MDS for the beginner part0506

We shall describe the creation of only one connection. It is left to the reader to create the second connection.  The process of creating THIS second connection is the same.
To create a connection, simply choose the ‘New OLE DB Connection’ option from the drop down box.

The configure OLD DB screen will appear.

MDS for the beginner part0507

Click New (above the OK button)

The ‘Connection Manager’ screen is then brought up.

MDS for the beginner part0508

Simply enter the name of your server (as shown above), the authentication mode that you wish to use and finally the name of the database where your MDS data must be pumped to. In our case, the ORIGINAL product data that we have been looking at (in past within the MDS Database) will be copied to our ‘AmsterdamRally’ production database. Obviously and as discussed above, it is left to the reader to create a source connection to the MDS database in order for us to access the data in the first place. Again, the set up process is the same.

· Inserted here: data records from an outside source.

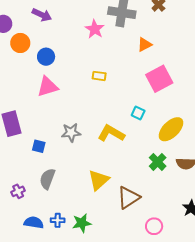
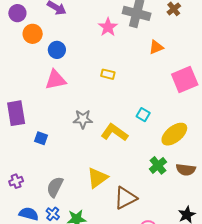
pink square: (159, 79) -> (185, 79), moved
gray star: (71, 132) -> (83, 119), moved
gray semicircle: (47, 179) -> (55, 187), moved
blue cross: (58, 220) -> (53, 214), turned 32

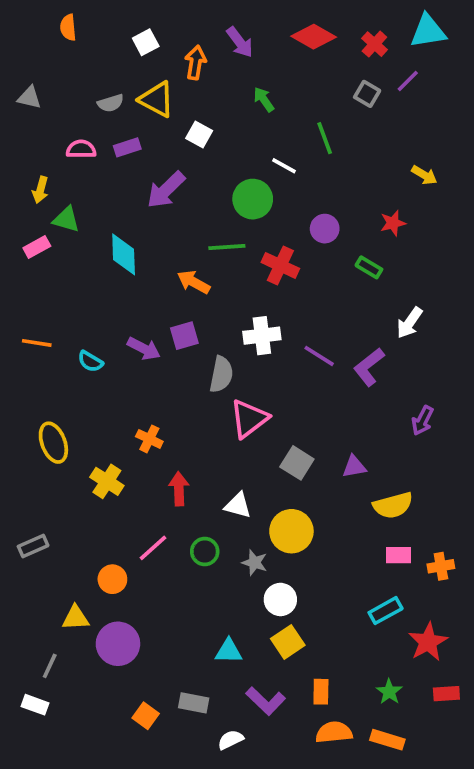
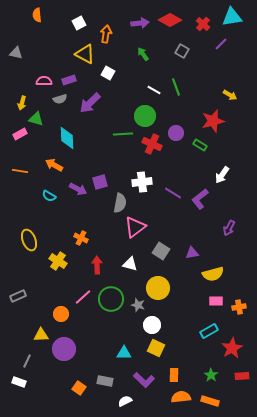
purple arrow: (240, 42) -> (140, 23), moved, turned -60
gray square: (367, 94) -> (182, 51), moved
gray semicircle: (111, 103) -> (60, 99), moved
green line: (325, 138) -> (176, 87), moved
green circle: (253, 199) -> (145, 116), moved
red star: (393, 223) -> (213, 121), size x1.6
purple circle: (325, 229) -> (176, 133), moved
orange arrow: (194, 282) -> (54, 165), moved
orange line: (37, 343) -> (20, 171), moved
white triangle: (238, 505) -> (130, 264), moved
green circle: (205, 551) -> (111, 299), size x1.6
yellow square: (288, 642) -> (156, 348), turned -30

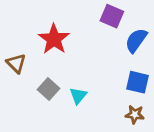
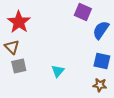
red star: (54, 39) -> (19, 22), moved
gray square: (49, 89) -> (19, 66), moved, turned 35

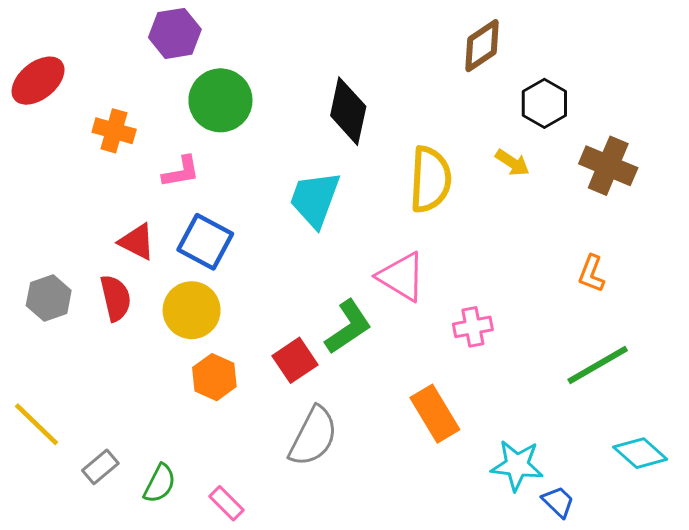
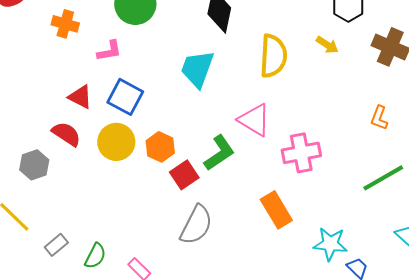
gray hexagon: (49, 298) -> (34, 165), moved
red semicircle: (116, 298) -> (66, 134), turned -44
pink cross: (473, 327) -> (301, 153), size x1.5
orange hexagon: (214, 377) -> (160, 147), moved

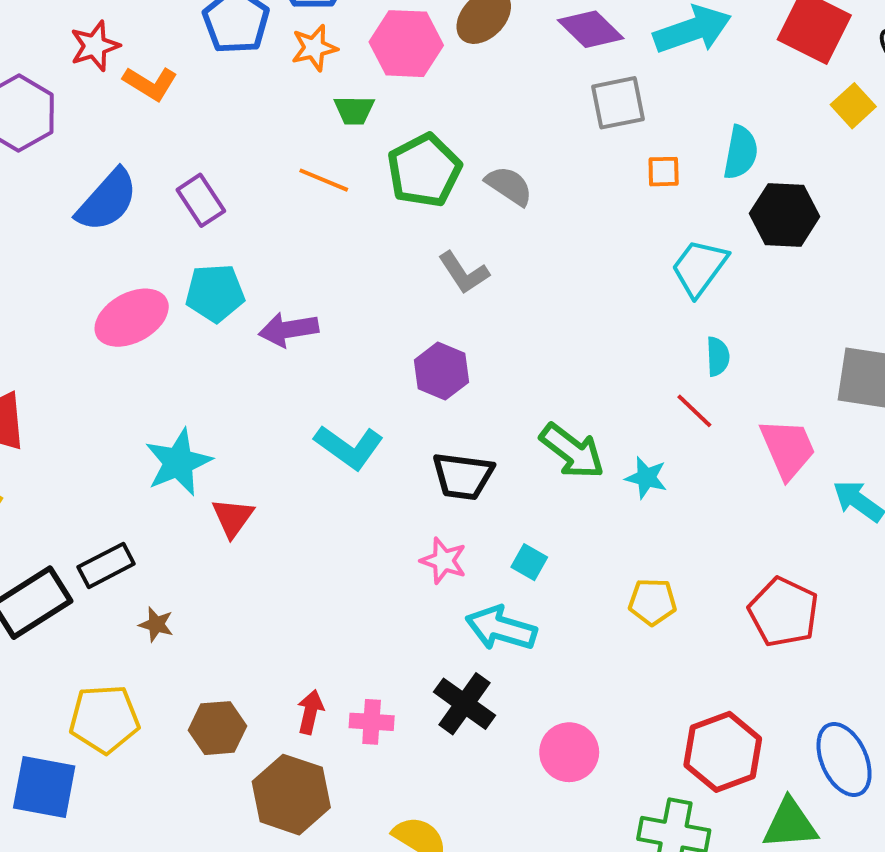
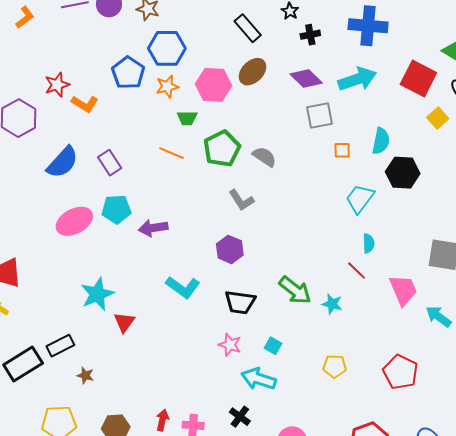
black cross: (464, 704) -> (240, 417), size x0.7

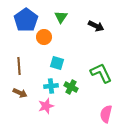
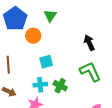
black arrow: (96, 26) -> (89, 43), moved, turned -140
cyan square: (57, 63) -> (46, 62), turned -32

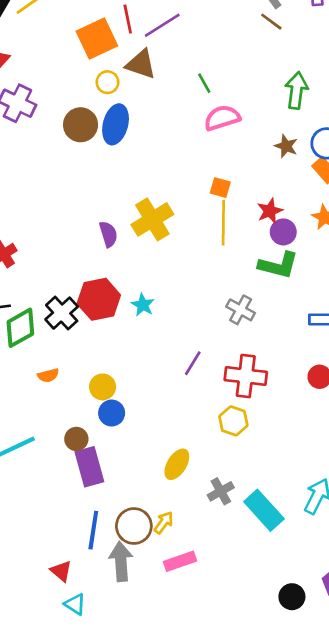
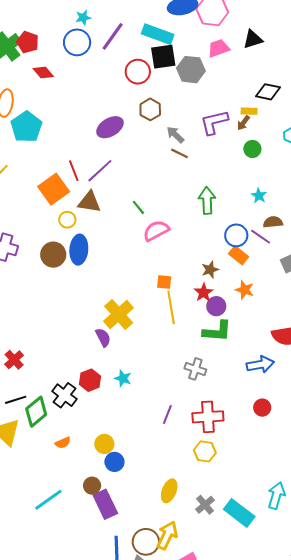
brown star: (286, 146) -> (210, 270), moved, turned -30
purple semicircle: (108, 234) -> (103, 337), moved
red hexagon: (99, 299) -> (90, 380), size x0.7
yellow arrow: (164, 523) -> (167, 535), size x1.6

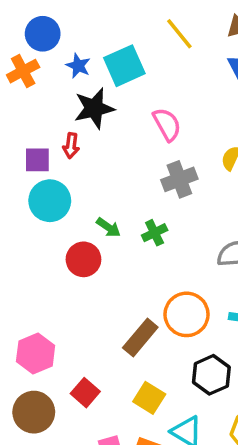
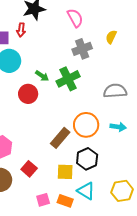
green cross: (155, 233) -> (68, 79), size x1.6
black hexagon: (211, 375) -> (87, 159), moved
yellow square: (149, 398) -> (65, 172), turned -30

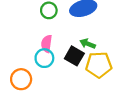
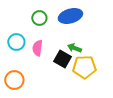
cyan circle: (44, 58) -> (16, 42), moved

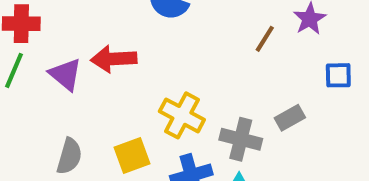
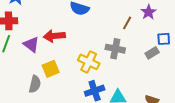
gray rectangle: (290, 118) -> (152, 53), moved
gray cross: (241, 139) -> (115, 49), moved
yellow square: (132, 156) -> (51, 69), moved

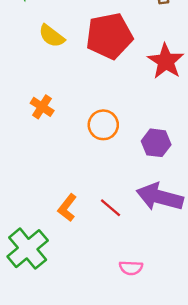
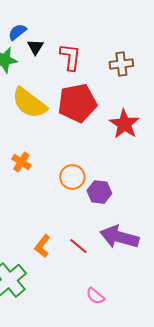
yellow semicircle: (52, 36) -> (29, 103), size x1.6
purple hexagon: (156, 143) -> (99, 192), moved
pink semicircle: (131, 268) -> (95, 296), turned 36

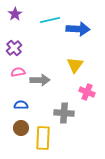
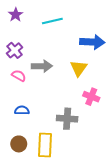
blue arrow: (78, 29) -> (92, 42), moved
pink semicircle: (18, 72) -> (19, 76), turned 40
gray arrow: (40, 80) -> (42, 66), moved
brown circle: (21, 128) -> (19, 144), moved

Test the connection, then click OK and you will be returned to the Configure OLE DB Connection Manager’ screen. Click OK to exit this screen.

The main drawing surface should look as shown below:

MDS for the beginner part0509

Click on the ‘Data Flow’ tab. The ‘Data Flow’ screen will then appear. Drag an OLE DB source and OLDE DB destination onto the screen (as shown below). The astute reader will note that I have included the second data connection (as discussed above) on the following screen dump.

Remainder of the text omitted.